#### [Try it]
All that is wanted is the exact text of the lines below from the one with "s in English and education." through the one with "Selecting a registered", inclusive, minus any pictures.

....

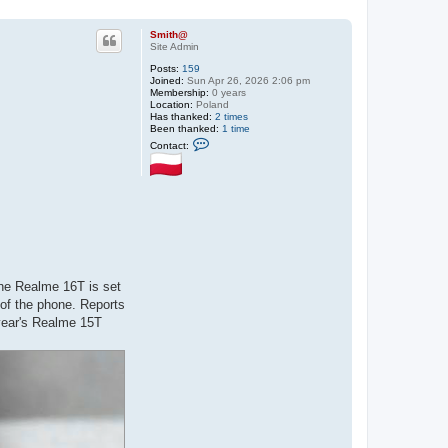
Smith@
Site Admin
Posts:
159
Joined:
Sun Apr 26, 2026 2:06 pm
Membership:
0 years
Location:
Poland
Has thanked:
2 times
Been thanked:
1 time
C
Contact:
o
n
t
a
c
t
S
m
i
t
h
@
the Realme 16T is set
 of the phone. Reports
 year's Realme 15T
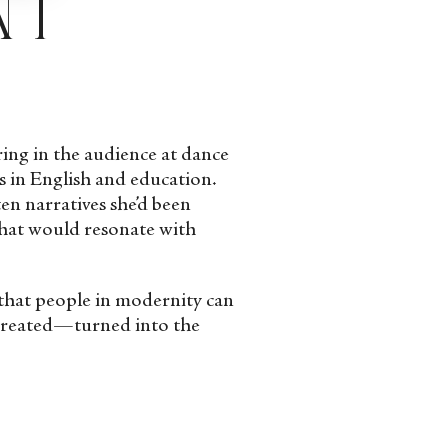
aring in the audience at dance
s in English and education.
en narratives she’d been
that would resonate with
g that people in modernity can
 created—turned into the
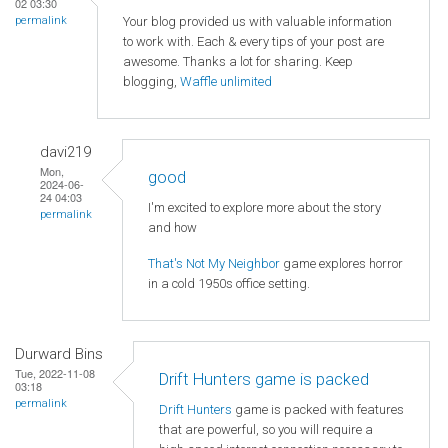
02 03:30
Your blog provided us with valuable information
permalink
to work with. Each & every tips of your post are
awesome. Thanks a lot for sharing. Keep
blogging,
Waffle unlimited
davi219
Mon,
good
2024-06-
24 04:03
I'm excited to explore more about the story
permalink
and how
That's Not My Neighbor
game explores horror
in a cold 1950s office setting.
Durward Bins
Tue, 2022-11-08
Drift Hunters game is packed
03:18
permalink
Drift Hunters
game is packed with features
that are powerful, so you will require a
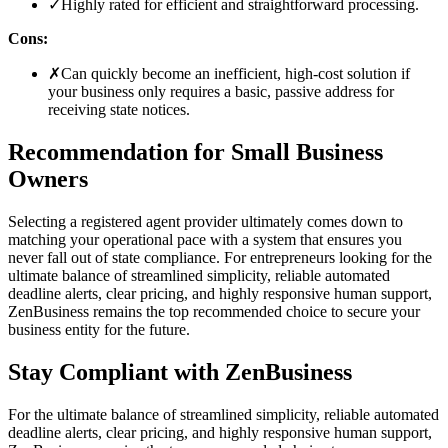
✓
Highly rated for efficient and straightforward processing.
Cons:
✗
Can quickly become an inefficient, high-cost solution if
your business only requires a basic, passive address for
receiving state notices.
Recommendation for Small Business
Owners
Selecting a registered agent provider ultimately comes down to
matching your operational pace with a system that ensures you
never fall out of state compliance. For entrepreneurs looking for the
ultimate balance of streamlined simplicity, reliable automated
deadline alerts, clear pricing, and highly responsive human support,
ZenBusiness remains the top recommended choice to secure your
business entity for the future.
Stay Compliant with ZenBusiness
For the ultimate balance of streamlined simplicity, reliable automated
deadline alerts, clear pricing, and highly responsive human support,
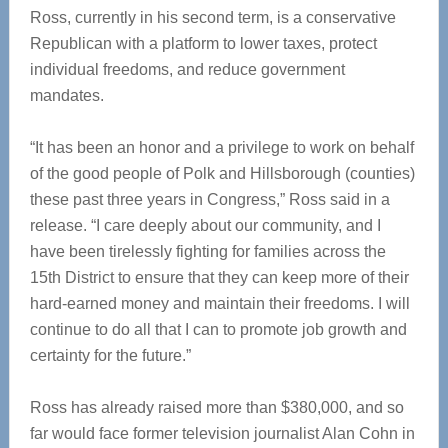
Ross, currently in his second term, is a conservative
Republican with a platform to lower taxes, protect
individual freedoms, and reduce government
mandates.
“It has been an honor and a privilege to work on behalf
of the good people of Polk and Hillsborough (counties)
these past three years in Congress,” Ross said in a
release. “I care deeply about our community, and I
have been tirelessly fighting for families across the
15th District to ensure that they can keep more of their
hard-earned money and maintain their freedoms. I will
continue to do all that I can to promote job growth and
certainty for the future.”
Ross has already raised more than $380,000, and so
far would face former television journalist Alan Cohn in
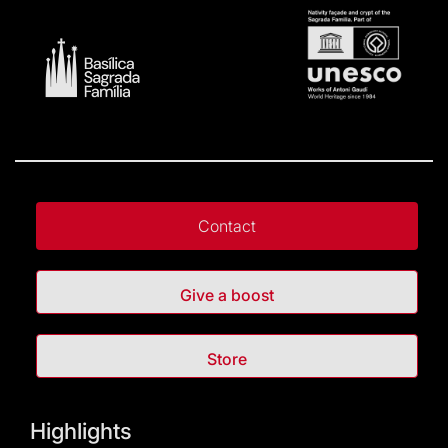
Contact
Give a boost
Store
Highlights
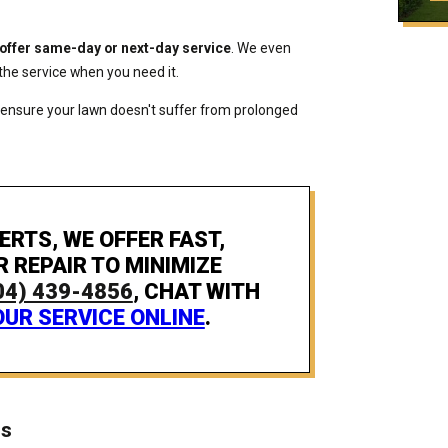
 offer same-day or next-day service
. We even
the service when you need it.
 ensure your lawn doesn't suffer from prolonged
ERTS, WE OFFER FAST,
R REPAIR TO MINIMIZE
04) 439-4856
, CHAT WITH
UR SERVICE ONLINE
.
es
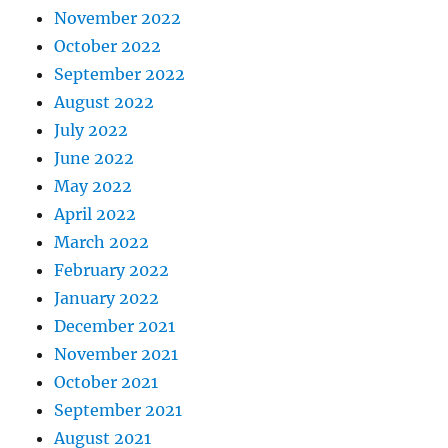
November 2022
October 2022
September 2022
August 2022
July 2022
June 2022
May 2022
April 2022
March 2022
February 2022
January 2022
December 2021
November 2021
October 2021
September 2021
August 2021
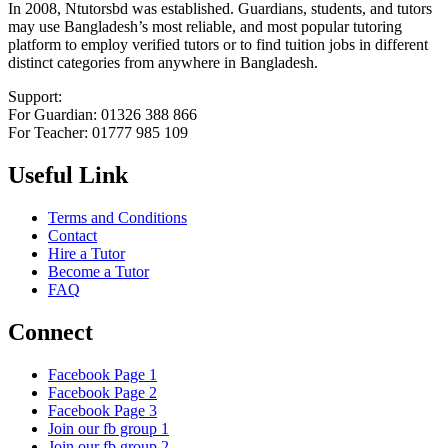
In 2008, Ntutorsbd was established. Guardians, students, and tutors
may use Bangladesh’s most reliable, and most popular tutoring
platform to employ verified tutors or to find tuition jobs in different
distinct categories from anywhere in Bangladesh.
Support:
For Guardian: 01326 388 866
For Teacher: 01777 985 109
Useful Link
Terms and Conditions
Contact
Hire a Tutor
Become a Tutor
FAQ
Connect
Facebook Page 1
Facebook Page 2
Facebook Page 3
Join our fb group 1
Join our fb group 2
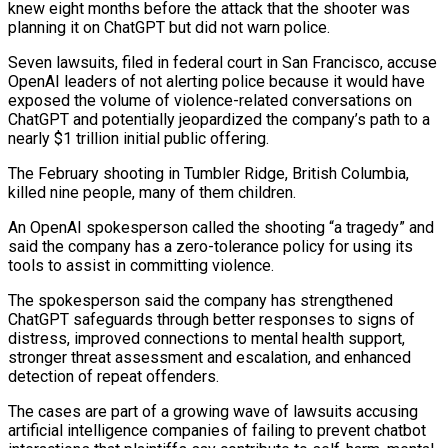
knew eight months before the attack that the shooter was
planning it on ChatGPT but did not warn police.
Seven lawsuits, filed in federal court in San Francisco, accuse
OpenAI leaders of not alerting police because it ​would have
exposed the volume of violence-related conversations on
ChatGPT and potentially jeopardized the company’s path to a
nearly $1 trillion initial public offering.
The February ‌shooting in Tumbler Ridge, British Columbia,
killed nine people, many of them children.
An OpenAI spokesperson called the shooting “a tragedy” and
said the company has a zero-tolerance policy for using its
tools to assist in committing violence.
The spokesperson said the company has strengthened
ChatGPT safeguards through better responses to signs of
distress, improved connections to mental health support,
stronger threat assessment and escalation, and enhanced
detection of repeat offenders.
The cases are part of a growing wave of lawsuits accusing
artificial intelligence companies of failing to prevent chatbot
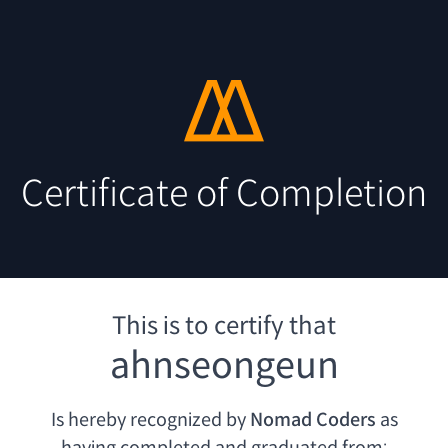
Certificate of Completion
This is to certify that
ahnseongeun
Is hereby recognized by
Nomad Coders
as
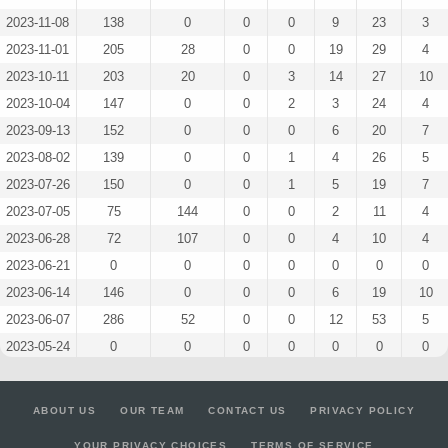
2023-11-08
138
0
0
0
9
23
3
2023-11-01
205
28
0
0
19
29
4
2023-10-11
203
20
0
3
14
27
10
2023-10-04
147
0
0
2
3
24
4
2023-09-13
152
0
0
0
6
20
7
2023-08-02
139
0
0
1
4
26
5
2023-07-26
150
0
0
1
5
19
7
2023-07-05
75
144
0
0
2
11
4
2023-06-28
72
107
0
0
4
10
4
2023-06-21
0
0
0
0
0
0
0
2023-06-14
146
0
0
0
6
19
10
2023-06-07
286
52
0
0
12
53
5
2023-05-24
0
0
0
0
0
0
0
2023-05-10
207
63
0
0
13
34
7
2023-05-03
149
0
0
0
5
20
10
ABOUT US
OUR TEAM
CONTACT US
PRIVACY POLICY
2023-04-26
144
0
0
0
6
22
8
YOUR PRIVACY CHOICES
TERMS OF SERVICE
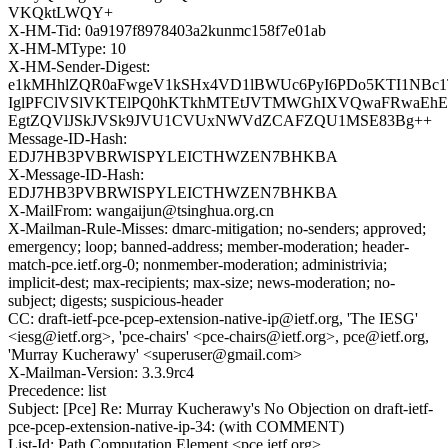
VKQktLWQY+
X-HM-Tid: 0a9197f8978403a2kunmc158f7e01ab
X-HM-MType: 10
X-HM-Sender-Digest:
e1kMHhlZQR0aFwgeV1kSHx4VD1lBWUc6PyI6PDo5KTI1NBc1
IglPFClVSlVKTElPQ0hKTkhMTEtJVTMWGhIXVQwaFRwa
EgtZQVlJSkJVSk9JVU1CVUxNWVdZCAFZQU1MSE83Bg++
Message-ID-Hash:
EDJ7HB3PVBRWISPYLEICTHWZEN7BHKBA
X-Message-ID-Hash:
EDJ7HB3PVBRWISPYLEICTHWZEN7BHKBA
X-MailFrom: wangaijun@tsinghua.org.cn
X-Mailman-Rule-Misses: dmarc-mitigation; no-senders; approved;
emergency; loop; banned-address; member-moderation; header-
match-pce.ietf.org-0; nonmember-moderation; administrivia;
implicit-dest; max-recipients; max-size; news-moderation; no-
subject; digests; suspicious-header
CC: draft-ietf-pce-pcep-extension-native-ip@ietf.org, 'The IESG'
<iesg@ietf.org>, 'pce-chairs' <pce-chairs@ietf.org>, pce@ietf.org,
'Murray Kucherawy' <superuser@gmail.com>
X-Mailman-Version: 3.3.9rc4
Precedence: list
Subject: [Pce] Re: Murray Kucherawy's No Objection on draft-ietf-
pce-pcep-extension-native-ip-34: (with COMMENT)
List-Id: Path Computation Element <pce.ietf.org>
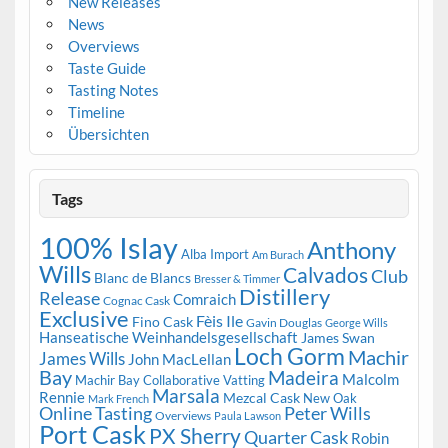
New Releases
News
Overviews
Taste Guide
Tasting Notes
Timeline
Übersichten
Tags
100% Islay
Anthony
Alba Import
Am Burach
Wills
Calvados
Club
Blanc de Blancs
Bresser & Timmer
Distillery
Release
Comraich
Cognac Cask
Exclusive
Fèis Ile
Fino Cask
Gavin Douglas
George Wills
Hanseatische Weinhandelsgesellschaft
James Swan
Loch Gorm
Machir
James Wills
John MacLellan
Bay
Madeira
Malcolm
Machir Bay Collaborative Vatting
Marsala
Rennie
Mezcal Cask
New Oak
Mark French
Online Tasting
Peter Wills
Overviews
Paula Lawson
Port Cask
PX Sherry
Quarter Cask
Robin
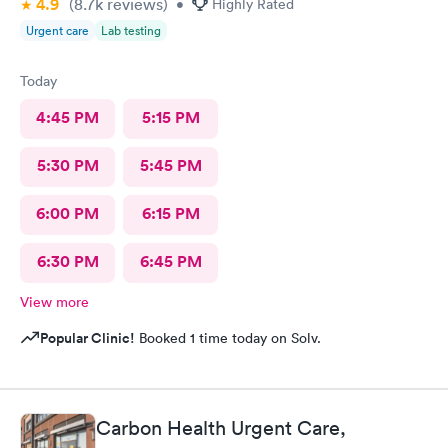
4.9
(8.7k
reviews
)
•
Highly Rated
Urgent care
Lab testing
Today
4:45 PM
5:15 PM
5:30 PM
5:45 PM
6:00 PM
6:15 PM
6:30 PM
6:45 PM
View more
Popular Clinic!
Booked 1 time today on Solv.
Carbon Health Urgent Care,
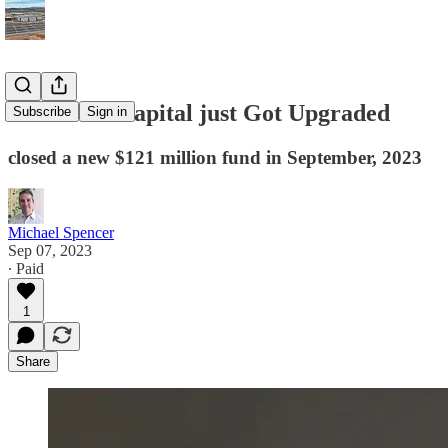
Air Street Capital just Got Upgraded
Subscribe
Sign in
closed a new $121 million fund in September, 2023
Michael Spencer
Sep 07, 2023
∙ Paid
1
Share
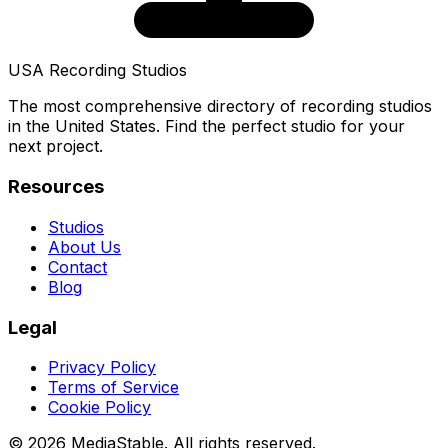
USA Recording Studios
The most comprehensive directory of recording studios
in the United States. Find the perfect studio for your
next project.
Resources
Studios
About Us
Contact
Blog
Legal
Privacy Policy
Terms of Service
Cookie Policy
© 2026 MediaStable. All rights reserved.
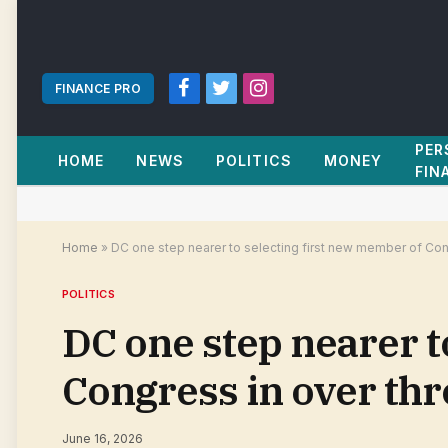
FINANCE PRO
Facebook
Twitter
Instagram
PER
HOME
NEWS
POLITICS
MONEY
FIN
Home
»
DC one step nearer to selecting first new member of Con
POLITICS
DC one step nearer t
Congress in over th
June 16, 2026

....

#### [Task response]
s in English and education.
en narratives she’d been
that would resonate with
g that people in modernity can
 created—turned into the
02 03:30
Your blog provided us with valuable information
permalink
to work with. Each & every tips of your post are
awesome. Thanks a lot for sharing. Keep
blogging,
Waffle unlimited
davi219
Mon,
good
2024-06-
24 04:03
I'm excited to explore more about the story
permalink
and how
That's Not My Neighbor
game explores horror
in a cold 1950s office setting.
Durward Bins
Tue, 2022-11-08
Drift Hunters game is packed
03:18
permalink
Drift Hunters
game is packed with features
that are powerful, so you will require a
✓
Highly rated for efficient and straightforward processing.
Cons:
✗
Can quickly become an inefficient, high-cost solution if
your business only requires a basic, passive address for
receiving state notices.
Recommendation for Small Business
Owners
Selecting a registered agent provider ultimately comes down to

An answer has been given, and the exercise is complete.